Ecommerce company CatchOfTheDay group is planning to launch a new website – mumgo.com.au – this month aimed at mothers. On the site, mums will be able to shop for themselves, their babies and their children, a company spokeswoman says. Beyond discount deals, the company is also building an online community.


"Mums are very active on forums and social media sites, they do a lot of research online," a CatchOftheDay spokeswoman says.
 Another method of targeting consumers is through statistics. Some companies use statisticians to try to predict when customers may change their consumption habits, with pregnancy a key moment in a consumer's life.

An entertaining story in The New York Times Magazine explained how Target in the US became very good at identifying when consumers were expecting a baby through their product choices. This enabled the retailer to target potential customers with enticements to get them to try new products.
 In one case, this happened with unforeseen consequences: a father stormed into a store asking if they were trying to encourage his still-at-school daughter to get pregnant. He then later said to the store manager who had called to apologise: "It turns out there's been some activities in my house I haven't been completely aware of. She's due in August. I owe you an apology."

Target Australia, which shares the Target name and logo with the American outfit but is a completely separate company, would also like to get into this area but will tread carefully, Target managing director Dene Rogers says.
 "The trick is to make sure that you're not becoming invasive when you market to the mother . . . that the person doesn't feel like they're getting stalked," he says. "We're fortunate that we have a pretty large database in the flybuys loyalty program that [we participate in] that we can use to . . . connect a little bit more with our customers."

Initially Target will investigate sending customised emails, then customising web pages based on who the customer is, if that can be identified, Rogers says.
 The Woolmark Company, which owns the Woolmark brand and markets wool, has as a key strategy of turning new parents into buyers.

As well as developing new products targeted at newborn infants and naming photographer Anne Geddes as an advocate, it has used academic research to complement its marketing efforts to new parents.
" We started academic R&D because we wanted to understand clearly the basic benefits wool has to newborn babies," chief executive Stuart McCullough says.

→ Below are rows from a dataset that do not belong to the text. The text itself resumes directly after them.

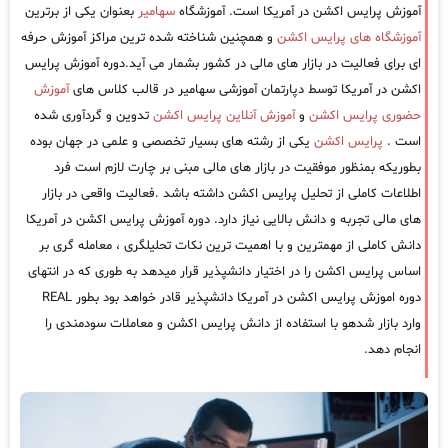
آموزش پرایس اکشن در آمریکا است. آموزشگاه
سهامیر
بعنوان یکی از برترین
آموزشگاه های پرایس اکشن
و همچنین شناخته شده ترین مراکز آموزش حرفه
ای برای فعالیت در بازار های مالی در کشور بشمار می آید.دوره آموزش پرایس
اکشن در آمریکا توسط دپارتمان آموزشی سهامیر در قالب کلاس های
آموزش
حضوری پرایس اکشن
و
آموزش آنلاین پرایس اکشن
تدوین و گردآوری شده
است .
پرایس اکشن
یکی از رشته های بسیار تخصصی و علمی در جهان بوده
بطوریکه بمنظور موفقیت در بازار های مالی مبنی بر چارت لازم است فرد
اطلاعات کاملی از تحلیل پرایس اکشن داشته باشد .فعالیت واقعی در بازار
های مالی تجربه و دانش بالایی نیاز دارد. دوره آموزش پرایس اکشن در آمریکا
دانش کاملی از مهمترین و با اهمیت ترین نکات تحلیلگری ، معامله گری بر
اساس پرایس اکشن را در اختیار دانشپذیر قرار میدهد به طوری که در انتهای
دوره اموزش پرایس اکشن در آمریکا دانشپذیر قادر خواهد بود بطور REAL
وارد بازار شدهو با استفاده از دانش پرایس اکشن و معاملات سودمندی را
انجام دهد.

Research undertaken in Australia and China explored the relationship between the health of a newborn baby, body core temperature and sleep patterns, as well as dermatological work to look at young children's allergies to natural fibres.
" Expecting and new parents are usually highly engaged in researching anything to do with newborns and the products they're looking to use," McCullough says.

Baby clubs are another key way of connecting with consumers. The Coles Baby and Toddler Club offers its members benefits including free products, an e-newsletter with information specifically for the consumer's stage of pregnancy or the age of the child and a quarterly magazine to collect in stores.

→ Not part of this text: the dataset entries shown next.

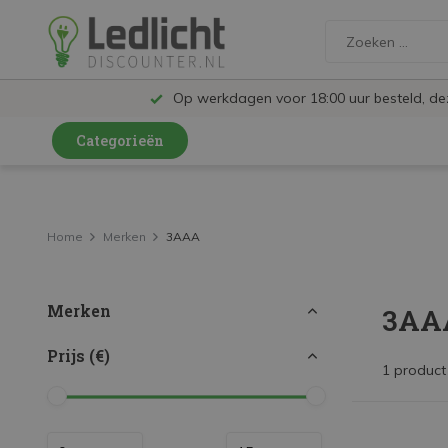
Op werkdagen voor 18:00 uur besteld, d
Categorieën
LED Lampen en Spots
LED Railspots
Home
Merken
3AAA
LED Panelen
Merken
3AA
LED TL
LED Plafondlampen en Wandlampen
Prijs (€)
1 product
LED Schijnwerpers
LED High Bay lampen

"It's a really, really massive marketing tool, because basically, you join the club, Coles gets the data on you as a new parent," Melbourne School of Business's Jody Evans says.

A Coles spokesman says the company's baby and toddler club has been running for more than 12 years and has more than 300,000 members. "The club is very well regarded and we believe this is due to the quality of the information and special offers that our members receive," the spokesman says.

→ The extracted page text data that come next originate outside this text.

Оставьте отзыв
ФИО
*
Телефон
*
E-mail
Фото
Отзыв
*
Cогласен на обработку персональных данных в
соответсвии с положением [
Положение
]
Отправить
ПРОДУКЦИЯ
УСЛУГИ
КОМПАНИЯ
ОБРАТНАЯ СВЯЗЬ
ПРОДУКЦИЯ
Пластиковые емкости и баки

"Mums to be and parents are certainly important customers to Coles. Their life stage typically means they are bigger than average spenders in store and they are buying products they've not previously purchased, such as nappies, infant formula and baby food."

Coles says it doesn't use customer purchasing data to help it find who to approach for the club. Rather many elect to when they join customer rewards program flybuys. Many also join through word of mouth recommendations. Coles is set to soon update the club's website to also offer forums, a blog and polls for members, the spokesman says.